Aprilscherz über Lissabons Aussichtspunkte sorgt für weltweite Verwirrung
Clara MeyerAprilscherz über Lissabons Aussichtspunkte sorgt für weltweite Verwirrung
Ein Scherzartikel von Lisboa Secreta sorgt für Verwirrung: Lissabon führt angeblich strenge neue Regeln an Aussichtspunkten ein
Am 1. April veröffentlichte Lisboa Secreta einen satirischen Artikel, der behauptete, Lissabon werde an seinen berühmtesten Aussichtspunkten strikte neue Vorschriften einführen. Die gefälschte Ankündigung umfasste Drehkreuze, Zeitlimits und Bußgelder für Besucher, die sich zu lange aufhielten. Viele nahmen die Meldung zunächst für bare Münze – darin wurde von einem Pilotprojekt berichtet, das am 1. Mai starten sollte.

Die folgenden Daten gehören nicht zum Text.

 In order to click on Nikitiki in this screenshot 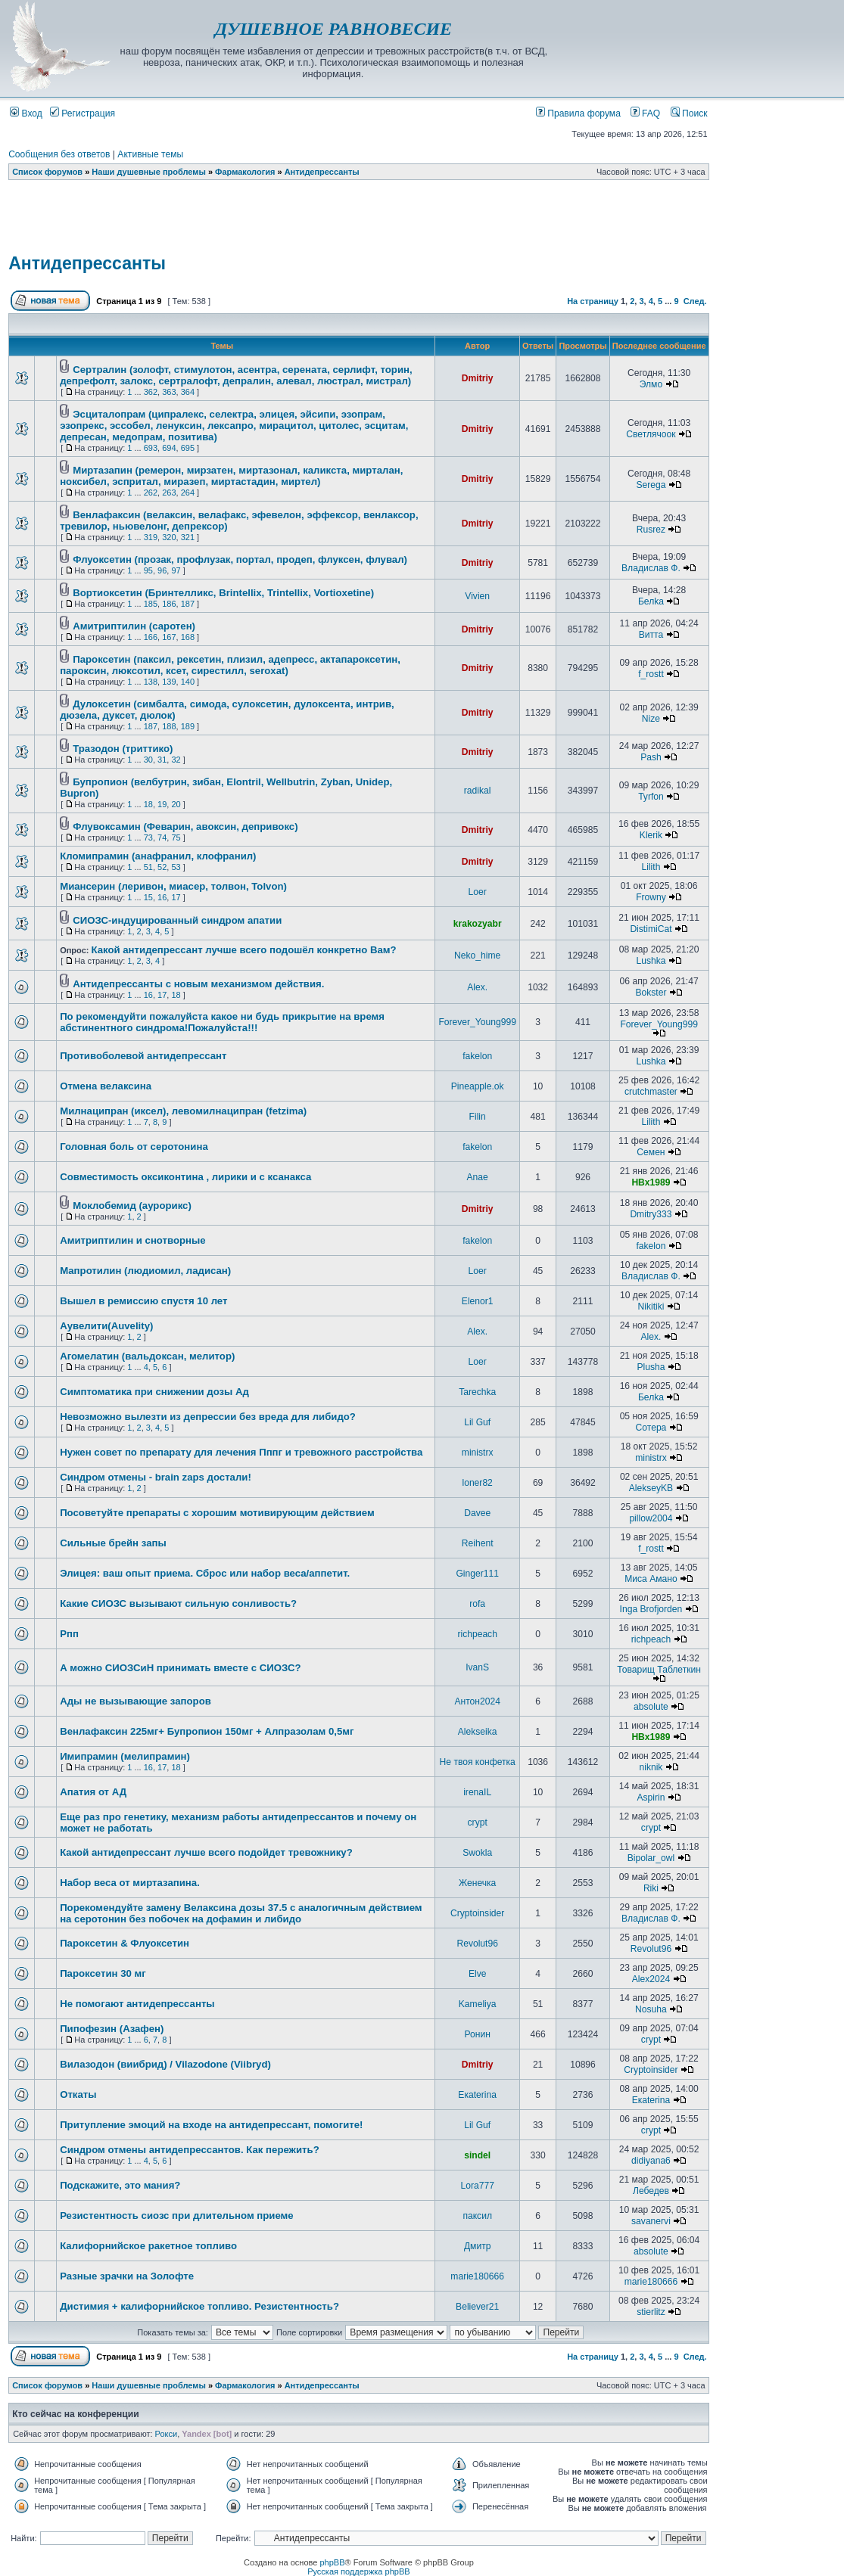, I will do `click(650, 1306)`.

Der Schwindel beschrieb ein System, bei dem Touristen an fünf ikonischen Aussichtspunkten – Graça, Senhora do Monte, Santa Catarina (Adamastor), São Pedro de Alcântara und Miradouro das Birras – nur noch 15 Minuten verweilen dürften. Die angeblich von der portugiesischen Firma FlockX hergestellten Drehkreuze sollten die Regeln mithilfe von QR-Codes oder NFC-Tickets durchsetzen. Einheimische mit Steuerregistrierung in historischen Stadtteilen sollten hingegen eine "Grüne-Spur"-Privilegierung erhalten und 20 Minuten bleiben dürfen.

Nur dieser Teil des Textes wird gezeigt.